Gabriel rimase ammutolito, sapeva cosa avrebbe significato tutto questo. Eméline che aveva capito l'imbarazzo di Gabriel aggiunse:

«Sei stato l'unico uomo sino ad oggi che non mi abbia trattato come una schiava e che anzi, mi abbia fatto sorridere.»

«Sei sicura di quello che dici?»

«Si.» rispose Eméline con gli occhi luccicanti.

«E se mio fratello lo scoprisse? Sarà una sorte ancora peggiore del matrimonio.»

«Farò in modo che non se ne accorga, saprò fingere come solo una donna può fare.» disse questo con le lacrime agli occhi.

«Ho paura lo stesso, mio fratello è molto furbo...»

«La mia voglia di poter decidere chi sarà a cogliere la mia rosa è superiore a qualunque paura, quest'ultima notte da donna libera Gabriel, voglio viverla con te.»

Quelle parole furono allora più che sufficienti per Gabriel che fece scivolare delicatamente la mano sotto la sua camicia da notte per poi assaporare per la prima volta il corpo di una donna. Per Gabriel fu un esperienza indimenticabile. Per Eméline dolorosa, ma il suo desiderio di libertà le concesse di trovare nel suo stesso sangue la gioia di aver scelto come e quando diventare donna. Un raggio di luna illuminava i due corpi che dopo l'amplesso, erano rimasti l'uno sopra l'altro incollati senza muoversi.

«Grazie Gabriel.» disse Eméline commossa.

«Adesso sono veramente libera.» disse ancora sentendo sciogliersi un nodo alla gola.

«Vuoi sentire una melodia che ho composto qualche giorno fa?»

«Si, certo.» rispose Eméline sorridendo.

Solo allora Gabriel si alzò dal letto per cercare il suo flauto. Trovato lo strumento si sedette di nuovo sul letto e prima che incominciasse a suonare sentì le braccia sottili di Eméline scivolargli attorno. Il suo corpo era sottile e la sua pelle chiara, l'esatto opposto vista la muscolatura di Gabriel e la sua pelle scura, così abituata al sole e all'aria aperta. Prima di appoggiare le sue labbra allo strumento le fece scivolare sul collo di Eméline che chiuse gli occhi in una ventata d'estasi.

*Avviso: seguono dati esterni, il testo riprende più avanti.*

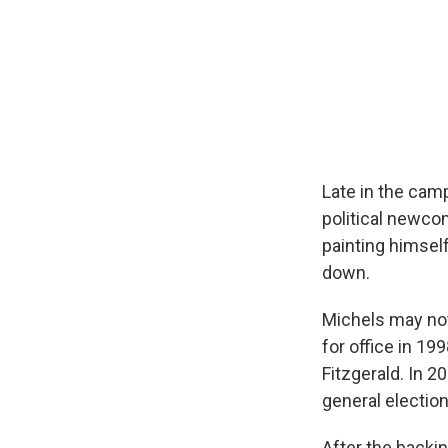
Late in the cam
political newco
painting himsel
down.
Michels may not 
for office in 19
Fitzgerald. In 2
general electio
After the backin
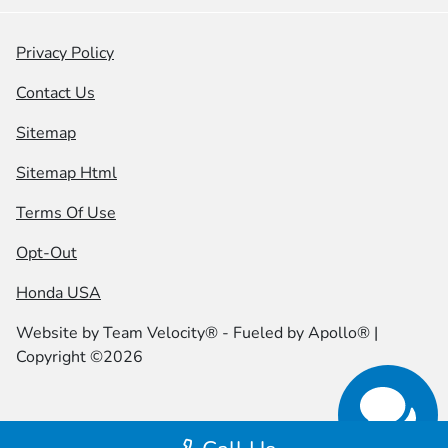
Privacy Policy
Contact Us
Sitemap
Sitemap Html
Terms Of Use
Opt-Out
Honda USA
Website by
Team Velocity®
- Fueled by Apollo® |
Copyright ©2026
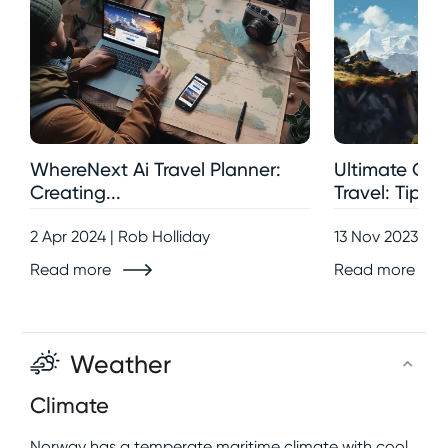
WhereNext Ai Travel Planner:
Ultimate Gui
Creating...
Travel: Tips,..
2 Apr 2024 | Rob Holliday
13 Nov 2023 | R
Read more
Read more
Weather
Climate
Norway has a temperate maritime climate with cool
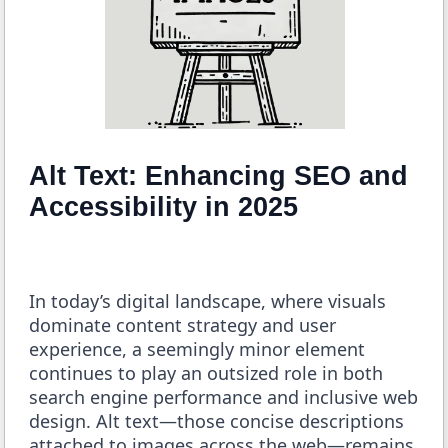
Alt Text: Enhancing SEO and
Accessibility in 2025
In today’s digital landscape, where visuals
dominate content strategy and user
experience, a seemingly minor element
continues to play an outsized role in both
search engine performance and inclusive web
design. Alt text—those concise descriptions
attached to images across the web—remains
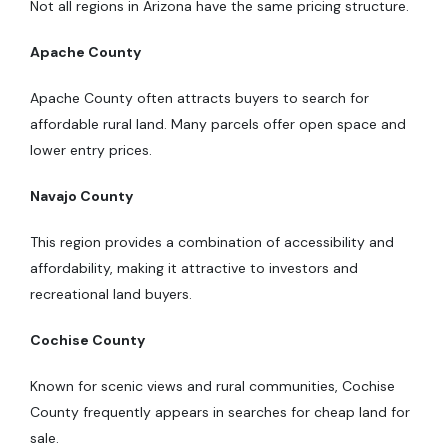
Not all regions in Arizona have the same pricing structure.
Apache County
Apache County often attracts buyers to search for
affordable rural land. Many parcels offer open space and
lower entry prices.
Navajo County
This region provides a combination of accessibility and
affordability, making it attractive to investors and
recreational land buyers.
Cochise County
Known for scenic views and rural communities, Cochise
County frequently appears in searches for cheap land for
sale.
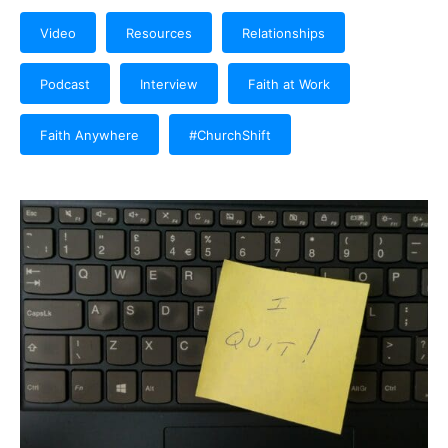
Video
Resources
Relationships
Podcast
Interview
Faith at Work
Faith Anywhere
#ChurchShift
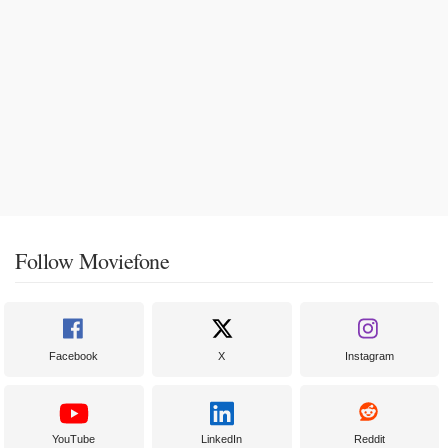
Follow Moviefone
Facebook
X
Instagram
YouTube
LinkedIn
Reddit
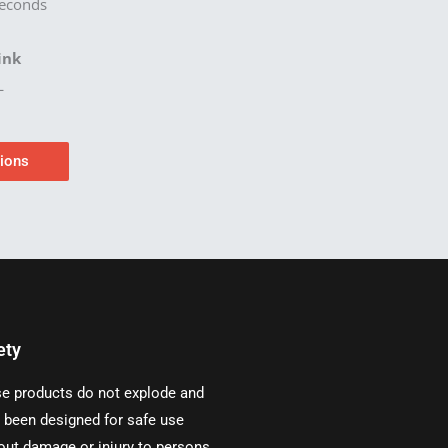
econds
ink
L
tions
ety
e products do not explode and
 been designed for safe use
out damage or injury to persons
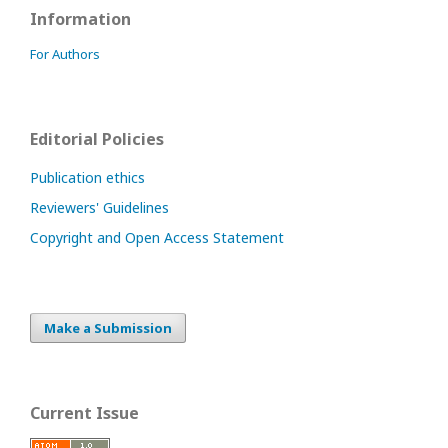
Information
For Authors
Editorial Policies
Publication ethics
Reviewers' Guidelines
Copyright and Open Access Statement
Make a Submission
Current Issue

«...Gabriel...» disse sottovoce.

Fu allora che incominciò una dolce melodia, suonata con così poco fiato che la si poteva sentire a malapena a pochi metri di distanza. Eméline seguiva le note di Gabriel toccandogli il petto mentre lui continuò imperterrito a suonare.

«Addio Gabriel...» disse dopo pochi minuti Eméline. Gabriel smise di suonare e rimase in silenzio a fissare il vuoto.

«Da domani non sarò più me stessa, ma grazie per la libertà che mi hai donato stasera.»

Gabriel cercò qualcosa da poter dire ma non trovò nulla.

«Non posso fare niente per oppormi a questo triste destino, lo accetterò in silenzio.» disse Eméline rattristata.

«Mi dispiace.» disse Gabriel.

«Adesso forse è meglio che tu vada.»

Gabriel, con un nodo alla gola si girò e l'abbracciò un'ultima volta, stringendo la sua testa sul suo petto. Eméline non disse più nulla e si infilò tra le lenzuola di seta. Gabriel, per non correre il rischio di farsi male uscì dall'interno del palazzo e svicolò tra i corridoi senza farsi scoprire. Era una sensazione mista tra dolcezza e amarezza quella che lo pervase mentre cercò, invano, di prendere sonno.